#### 단계적으로 EDA를 통해 전처리와 모델 정규화를 진행 예정입니다.
#### 이번 코드는 과연 최소한의 작업으로 얼마 정도의 성과가 나올수 있는지 확인해 보겠습니다.
#### 다음에는 상위권 결과가 나올수 있도록 하겠습니다.

#### I plan to proceed with preprocessing and model normalization through EDA in stages.
#### Let's check how much performance can be achieved with this code with the least amount of work.
#### In Second, I will make sure that the top results come out.

### 1. 모듈 불러오기 (Import module)
 
#### 제가 가장 자주 쓰는 모듈들을 불러올 예정입니다.
#### It will load all the modules I use the most.

In [None]:
import seaborn as sns
import sys
import csv
import datetime
import operator
import joblib
import warnings
warnings.simplefilter('ignore')

import pandas as pd
import numpy as np
import matplotlib.pyplot as plt
import xgboost as xgb

from sklearn.model_selection import train_test_split
from sklearn.preprocessing import scale
from sklearn.metrics import confusion_matrix
from sklearn.metrics import classification_report
from sklearn.metrics import precision_recall_fscore_support
from sklearn.metrics import accuracy_score
from statsmodels.formula.api import ols
from sklearn.metrics import cohen_kappa_score
from collections import OrderedDict
from sklearn.preprocessing import LabelEncoder, OneHotEncoder
from scipy.stats import norm, skew, probplot

### 2. 데이터 불러오기(Read Dataset)

In [None]:
df_train = pd.read_csv('/kaggle/input/titanic/train.csv')
df_test = pd.read_csv('/kaggle/input/titanic/test.csv')

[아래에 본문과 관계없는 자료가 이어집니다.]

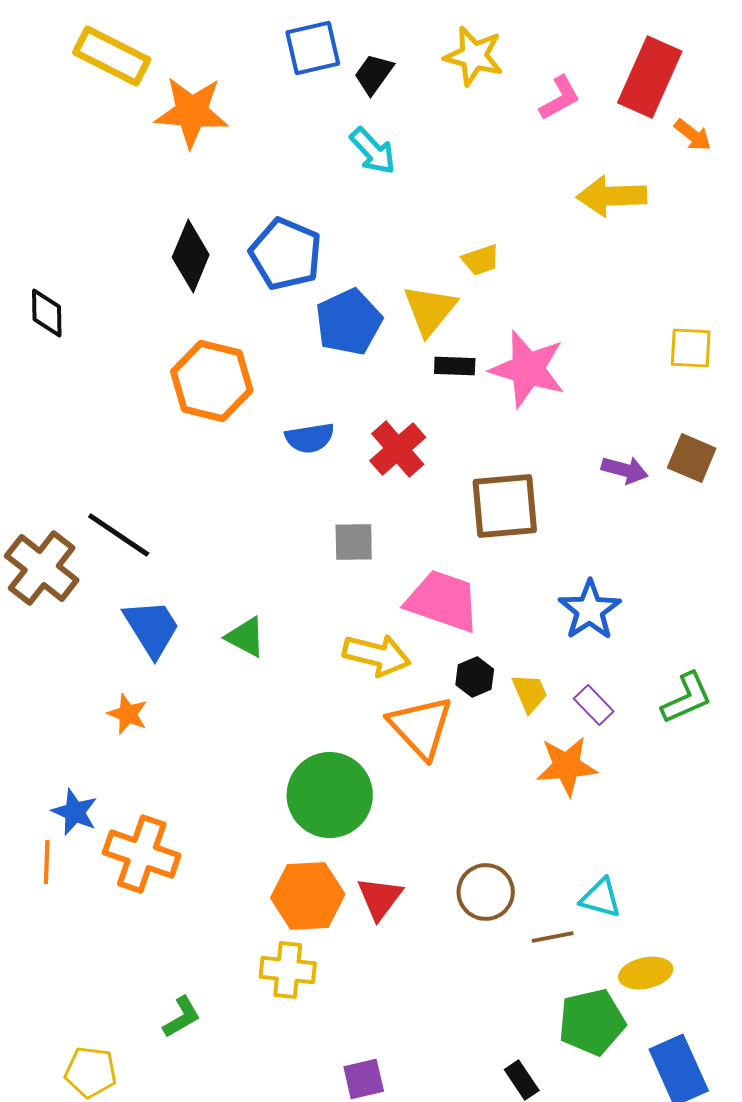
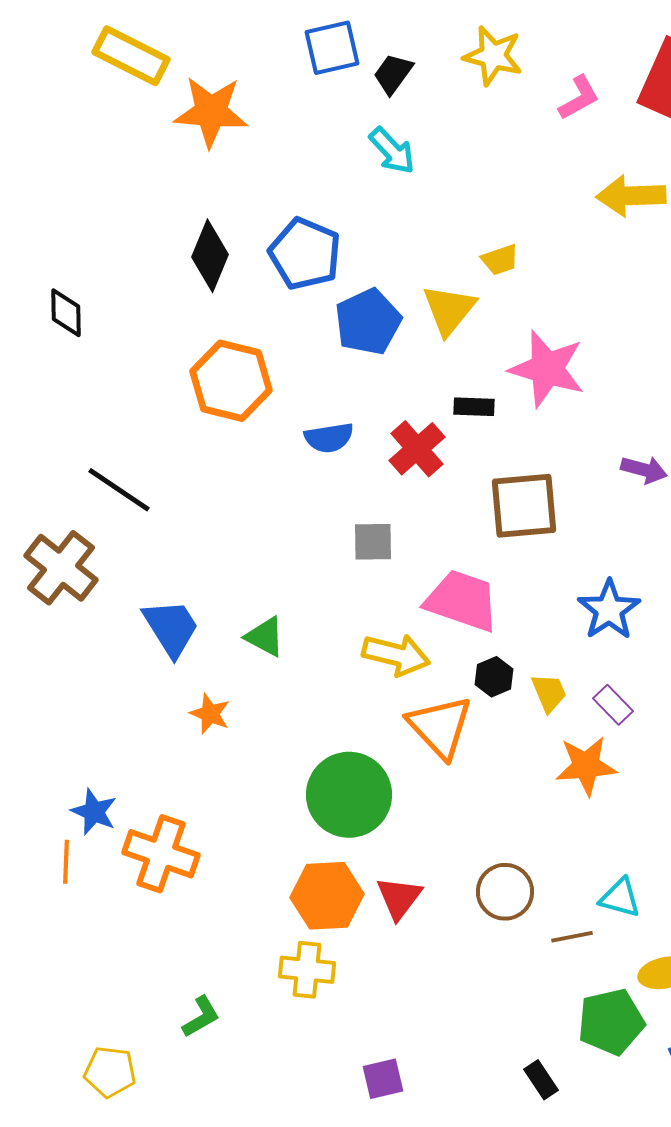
black rectangle: (455, 366) -> (474, 407), moved
black line: (119, 535) -> (119, 490), moved
orange star: (128, 714) -> (210, 714), moved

### 3. 데이터 전처리(Pretreatment)

#### 이미 많은 분들이 EDA를 하여 변수에 대한 분석이 되어 있는바, 이부분은 제외하고 진행하겠습니다.
#### A lot of people have already done EDA to analyze the variables, so I will exclude this part.

In [None]:
df_train.isna().sum()

In [None]:
df_train=df_train.drop(['Name','Ticket','Cabin'],axis=1)
df_test=df_test.drop(['Name','Ticket','Cabin'],axis=1)

In [None]:
embarked_mode = df_train['Embarked'].mode()
df_train['Embarked'] = df_train['Embarked'].fillna(embarked_mode)
df_test['Embarked'] = df_test['Embarked'].fillna(embarked_mode)

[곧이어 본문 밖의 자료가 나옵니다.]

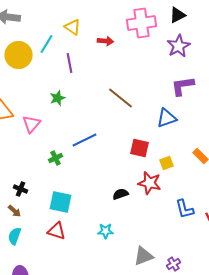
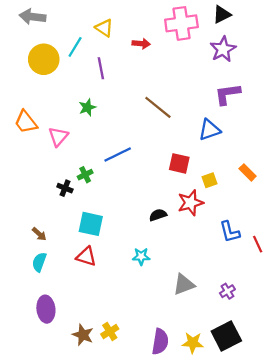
red star: (150, 183) -> (190, 203), turned -30
black cross: (20, 189) -> (65, 188), moved
purple cross: (174, 264) -> (227, 291), moved

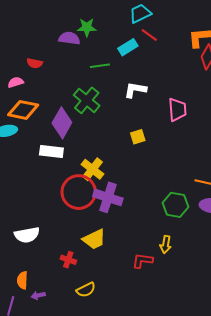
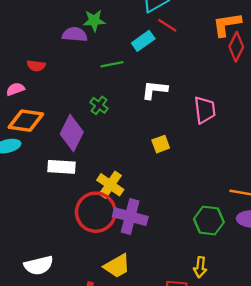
green cross: (87, 100) -> (99, 105), size x0.6

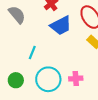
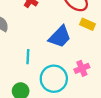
blue trapezoid: (61, 26) -> (60, 37), moved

df_train['Age'] = df_train['Age'].fillna(-1)
df_test['Age'] = df_test['Age'].fillna(-1)

In [None]:
df_train = pd.get_dummies(df_train)
test = pd.get_dummies(df_test)

In [None]:
df_train.info()

In [None]:
# 향후 train Data가 필요할 것이기에 df(data file)에 할당하였습니다.
# Since we will need train data in the future, we allocated it to df (data file)
df = df_train

In [None]:
random_state_val =42
test_size_val =0.01
df_trval,df_test = train_test_split(df, test_size = test_size_val, random_state = random_state_val)

test_size_val = 0.2
df_train, df_val = train_test_split(df_trval, test_size = test_size_val, random_state = random_state_val)

In [None]:
drop_col = ['Survived']
y_nm = 'Survived'

df_train_x = df_train.drop(drop_col, axis = 1)
df_train_y = pd.DataFrame(df_train[y_nm])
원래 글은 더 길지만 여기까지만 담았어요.